Pamit pergi dengan senyum. Awal mimpi. Tapi pulang dengan muram. Awal dunia nyata. Dunia terbalik.
Ini bukan cermin. Ini kontradiksi. Semua kangen pulang. Cepat bergegas dalam sambut ceria. Duniaku beda. Mereka baity jannaty. Itu sudah terbunuh dendam. Oleh prasangka dusta dan aku dipaksa jadi tersangka. Untuk salah yang tak kulakukan.
Mimpiku bukan dalam tidur. Mimpiku ada diluar atap atap cinta. Saat semua dirampok. Oleh dia, selingkuhanmu. Orang yang kau bela. Sebagai maha benar. Segala kata dan perbuatannya adalah kuasa gila.Â
Kau dalam kuasa kegelapan. Sihir cinta para bajingan. Kau puja dia. Kau puji dia. Kau bela dia setengah mati. Proklamasimu, niatmu lurus. Tak bisa ditekuk. Semua rahasiaku dikuasai dia, bekal sihir kesengsaraan ini.

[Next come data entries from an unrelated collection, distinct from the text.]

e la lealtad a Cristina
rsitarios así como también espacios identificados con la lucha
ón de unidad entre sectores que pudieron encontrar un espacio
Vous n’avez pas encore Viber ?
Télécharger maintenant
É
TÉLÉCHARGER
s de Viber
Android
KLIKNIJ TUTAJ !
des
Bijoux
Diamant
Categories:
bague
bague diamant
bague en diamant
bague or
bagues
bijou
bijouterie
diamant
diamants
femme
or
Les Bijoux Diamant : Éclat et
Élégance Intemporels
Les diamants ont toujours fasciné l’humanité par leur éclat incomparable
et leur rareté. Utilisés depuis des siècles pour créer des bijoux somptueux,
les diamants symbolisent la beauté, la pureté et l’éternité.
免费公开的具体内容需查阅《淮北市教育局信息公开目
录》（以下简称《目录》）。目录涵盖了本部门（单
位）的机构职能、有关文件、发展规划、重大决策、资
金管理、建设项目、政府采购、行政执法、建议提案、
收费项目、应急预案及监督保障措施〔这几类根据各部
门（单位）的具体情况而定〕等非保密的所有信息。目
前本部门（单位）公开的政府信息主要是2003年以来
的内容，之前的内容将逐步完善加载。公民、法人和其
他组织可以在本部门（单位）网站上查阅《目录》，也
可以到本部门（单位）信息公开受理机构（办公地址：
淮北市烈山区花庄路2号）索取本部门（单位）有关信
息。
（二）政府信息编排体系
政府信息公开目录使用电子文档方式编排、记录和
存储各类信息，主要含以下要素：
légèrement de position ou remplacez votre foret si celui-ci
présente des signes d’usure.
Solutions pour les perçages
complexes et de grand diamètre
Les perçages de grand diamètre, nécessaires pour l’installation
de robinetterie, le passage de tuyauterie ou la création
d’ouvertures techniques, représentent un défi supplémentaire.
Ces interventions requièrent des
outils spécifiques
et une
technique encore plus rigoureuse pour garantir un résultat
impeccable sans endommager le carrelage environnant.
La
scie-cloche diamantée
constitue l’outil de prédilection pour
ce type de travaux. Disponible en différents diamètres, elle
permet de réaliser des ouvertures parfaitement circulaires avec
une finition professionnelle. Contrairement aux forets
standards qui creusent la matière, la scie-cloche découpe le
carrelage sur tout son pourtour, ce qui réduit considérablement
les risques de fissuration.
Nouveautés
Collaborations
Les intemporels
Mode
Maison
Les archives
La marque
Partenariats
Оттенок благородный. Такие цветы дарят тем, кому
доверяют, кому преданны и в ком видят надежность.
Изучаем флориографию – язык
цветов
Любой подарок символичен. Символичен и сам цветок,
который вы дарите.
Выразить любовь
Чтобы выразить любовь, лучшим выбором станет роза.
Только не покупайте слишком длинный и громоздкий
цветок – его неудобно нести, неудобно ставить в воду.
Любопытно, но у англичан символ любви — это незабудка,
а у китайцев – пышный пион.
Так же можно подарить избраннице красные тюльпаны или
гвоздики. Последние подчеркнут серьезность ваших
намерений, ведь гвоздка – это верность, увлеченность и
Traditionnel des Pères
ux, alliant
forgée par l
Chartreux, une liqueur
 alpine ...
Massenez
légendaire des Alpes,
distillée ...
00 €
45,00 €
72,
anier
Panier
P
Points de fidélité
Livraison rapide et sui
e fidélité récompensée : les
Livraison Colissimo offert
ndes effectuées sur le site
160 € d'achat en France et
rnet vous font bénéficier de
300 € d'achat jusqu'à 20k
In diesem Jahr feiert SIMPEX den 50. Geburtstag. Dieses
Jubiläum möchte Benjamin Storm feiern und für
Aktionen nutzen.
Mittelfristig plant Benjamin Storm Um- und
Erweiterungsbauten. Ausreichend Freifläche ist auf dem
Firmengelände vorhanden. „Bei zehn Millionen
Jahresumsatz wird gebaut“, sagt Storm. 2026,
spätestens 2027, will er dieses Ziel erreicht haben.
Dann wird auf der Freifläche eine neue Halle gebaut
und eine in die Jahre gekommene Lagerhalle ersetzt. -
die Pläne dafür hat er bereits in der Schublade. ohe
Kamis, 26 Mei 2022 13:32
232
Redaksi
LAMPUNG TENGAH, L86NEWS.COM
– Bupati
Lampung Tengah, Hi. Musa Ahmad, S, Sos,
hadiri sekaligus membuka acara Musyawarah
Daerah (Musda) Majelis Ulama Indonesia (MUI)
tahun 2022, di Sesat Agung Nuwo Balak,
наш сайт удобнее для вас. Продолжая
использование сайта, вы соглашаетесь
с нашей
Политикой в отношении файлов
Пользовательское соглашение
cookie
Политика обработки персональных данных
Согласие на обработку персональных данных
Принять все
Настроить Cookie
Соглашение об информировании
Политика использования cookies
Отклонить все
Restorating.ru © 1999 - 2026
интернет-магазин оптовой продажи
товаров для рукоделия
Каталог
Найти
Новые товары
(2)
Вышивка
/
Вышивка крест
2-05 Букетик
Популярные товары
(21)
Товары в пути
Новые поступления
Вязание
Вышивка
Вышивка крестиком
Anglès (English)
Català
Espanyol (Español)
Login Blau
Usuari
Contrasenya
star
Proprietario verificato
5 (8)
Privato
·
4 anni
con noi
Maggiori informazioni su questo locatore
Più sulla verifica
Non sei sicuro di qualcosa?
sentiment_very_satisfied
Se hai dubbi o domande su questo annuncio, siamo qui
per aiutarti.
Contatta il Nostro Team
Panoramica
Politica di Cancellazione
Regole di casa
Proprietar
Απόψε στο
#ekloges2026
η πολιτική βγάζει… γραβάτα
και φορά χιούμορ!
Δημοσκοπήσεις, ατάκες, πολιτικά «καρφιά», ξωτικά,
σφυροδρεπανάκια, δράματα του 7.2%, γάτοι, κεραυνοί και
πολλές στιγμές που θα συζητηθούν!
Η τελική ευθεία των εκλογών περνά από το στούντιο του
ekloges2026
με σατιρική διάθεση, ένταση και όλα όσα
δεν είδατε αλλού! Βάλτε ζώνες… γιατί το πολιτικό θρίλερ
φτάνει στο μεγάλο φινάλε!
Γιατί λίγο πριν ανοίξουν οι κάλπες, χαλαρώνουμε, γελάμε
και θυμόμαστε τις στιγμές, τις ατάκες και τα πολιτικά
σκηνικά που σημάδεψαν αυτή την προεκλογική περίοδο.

Pergi saja. Aku muak dengan sandiwaramu. Lebih baik kau bersamanya. Dan jangan menyesal. Apa yang kau buang adalah permata. Sementara dia adalah anjing neraka, yang mengaku malaikat langit. Sesalmu nanti tiada guna.
Belalah dia. Itu pilihanmu. Yang kau lihat sekarang dunia terbalik. Kecewamu nanti, sudah terlambat. Jalan takdirmu sudah kau pilih sendiri. Dengan sadar. Karena Tuhan tak suka caramu memutar balik fakta. Caramu untuk dia. Selingkuhan mu. Pujaanmu.